[Opening Exercise material section]
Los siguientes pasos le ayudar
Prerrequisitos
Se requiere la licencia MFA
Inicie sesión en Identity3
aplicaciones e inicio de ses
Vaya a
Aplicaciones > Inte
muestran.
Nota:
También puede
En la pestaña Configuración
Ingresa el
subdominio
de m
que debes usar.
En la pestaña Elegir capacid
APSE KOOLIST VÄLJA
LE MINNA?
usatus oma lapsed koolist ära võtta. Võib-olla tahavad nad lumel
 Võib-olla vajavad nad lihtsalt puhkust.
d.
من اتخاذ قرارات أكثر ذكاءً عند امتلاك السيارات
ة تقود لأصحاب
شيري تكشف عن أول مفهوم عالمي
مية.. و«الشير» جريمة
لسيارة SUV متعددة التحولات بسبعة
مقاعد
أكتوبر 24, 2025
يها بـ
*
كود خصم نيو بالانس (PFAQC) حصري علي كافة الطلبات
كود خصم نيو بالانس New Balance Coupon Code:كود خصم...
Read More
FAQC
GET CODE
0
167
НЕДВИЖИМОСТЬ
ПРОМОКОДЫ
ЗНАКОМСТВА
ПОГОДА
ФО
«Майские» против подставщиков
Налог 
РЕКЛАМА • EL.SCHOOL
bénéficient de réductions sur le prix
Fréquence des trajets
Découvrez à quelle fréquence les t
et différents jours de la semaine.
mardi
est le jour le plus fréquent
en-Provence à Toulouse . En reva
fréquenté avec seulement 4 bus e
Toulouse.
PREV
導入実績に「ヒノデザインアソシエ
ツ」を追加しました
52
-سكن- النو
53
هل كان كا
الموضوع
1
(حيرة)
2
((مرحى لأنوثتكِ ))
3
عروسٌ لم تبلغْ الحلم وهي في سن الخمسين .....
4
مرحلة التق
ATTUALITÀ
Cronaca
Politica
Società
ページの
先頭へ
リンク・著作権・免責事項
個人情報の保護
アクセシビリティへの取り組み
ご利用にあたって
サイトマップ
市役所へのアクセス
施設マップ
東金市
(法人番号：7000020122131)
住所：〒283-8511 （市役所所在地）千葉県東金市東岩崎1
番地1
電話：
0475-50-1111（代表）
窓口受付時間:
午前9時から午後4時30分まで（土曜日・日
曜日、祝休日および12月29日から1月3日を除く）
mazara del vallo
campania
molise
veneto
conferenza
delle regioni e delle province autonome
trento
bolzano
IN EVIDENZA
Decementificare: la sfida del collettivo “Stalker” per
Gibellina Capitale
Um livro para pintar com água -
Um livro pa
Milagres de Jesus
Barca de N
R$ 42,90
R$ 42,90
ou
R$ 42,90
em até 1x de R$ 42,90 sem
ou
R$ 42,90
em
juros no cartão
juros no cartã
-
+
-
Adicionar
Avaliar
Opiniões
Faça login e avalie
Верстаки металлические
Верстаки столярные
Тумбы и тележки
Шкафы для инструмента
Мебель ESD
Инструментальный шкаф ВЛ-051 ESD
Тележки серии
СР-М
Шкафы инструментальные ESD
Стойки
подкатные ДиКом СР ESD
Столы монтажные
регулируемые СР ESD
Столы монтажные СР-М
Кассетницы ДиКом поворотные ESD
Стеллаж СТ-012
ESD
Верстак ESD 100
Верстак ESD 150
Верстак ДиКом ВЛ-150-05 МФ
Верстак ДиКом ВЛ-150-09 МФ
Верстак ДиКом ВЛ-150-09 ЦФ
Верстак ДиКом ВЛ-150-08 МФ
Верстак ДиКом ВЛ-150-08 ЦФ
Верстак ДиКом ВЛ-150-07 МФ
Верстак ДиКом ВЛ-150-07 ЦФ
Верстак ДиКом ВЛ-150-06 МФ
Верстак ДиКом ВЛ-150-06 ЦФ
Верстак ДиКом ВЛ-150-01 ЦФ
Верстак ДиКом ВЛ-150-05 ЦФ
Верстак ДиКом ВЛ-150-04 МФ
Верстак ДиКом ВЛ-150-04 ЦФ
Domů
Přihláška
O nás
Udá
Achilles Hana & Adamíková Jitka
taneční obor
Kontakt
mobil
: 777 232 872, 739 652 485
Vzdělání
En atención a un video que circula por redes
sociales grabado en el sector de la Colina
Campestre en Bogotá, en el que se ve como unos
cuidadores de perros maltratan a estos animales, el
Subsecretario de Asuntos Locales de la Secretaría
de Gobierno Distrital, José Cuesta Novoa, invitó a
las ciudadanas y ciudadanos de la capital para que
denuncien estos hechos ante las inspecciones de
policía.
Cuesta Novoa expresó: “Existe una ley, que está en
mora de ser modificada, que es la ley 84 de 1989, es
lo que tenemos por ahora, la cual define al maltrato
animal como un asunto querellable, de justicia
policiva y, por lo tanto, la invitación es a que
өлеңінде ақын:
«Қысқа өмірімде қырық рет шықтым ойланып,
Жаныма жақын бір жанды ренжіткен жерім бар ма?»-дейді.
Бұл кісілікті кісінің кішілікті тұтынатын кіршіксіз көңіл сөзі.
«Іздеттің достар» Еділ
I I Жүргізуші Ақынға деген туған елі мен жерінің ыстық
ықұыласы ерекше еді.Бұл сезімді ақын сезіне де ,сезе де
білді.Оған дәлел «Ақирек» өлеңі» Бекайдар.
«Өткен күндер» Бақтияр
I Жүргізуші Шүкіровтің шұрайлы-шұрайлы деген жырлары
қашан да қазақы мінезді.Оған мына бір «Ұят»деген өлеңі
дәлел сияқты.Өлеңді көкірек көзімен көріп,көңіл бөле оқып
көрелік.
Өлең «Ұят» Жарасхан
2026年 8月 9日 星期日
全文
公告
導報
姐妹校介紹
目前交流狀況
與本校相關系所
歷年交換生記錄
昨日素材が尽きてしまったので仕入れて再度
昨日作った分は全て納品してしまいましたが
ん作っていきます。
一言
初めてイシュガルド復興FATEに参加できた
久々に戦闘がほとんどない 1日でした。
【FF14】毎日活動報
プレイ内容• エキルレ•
[Closing Exercise material section]
• [Exercise]: Copy each line from the data that features the string "Верстаки".

• [Task output]:
Верстаки металлические
Верстаки столярные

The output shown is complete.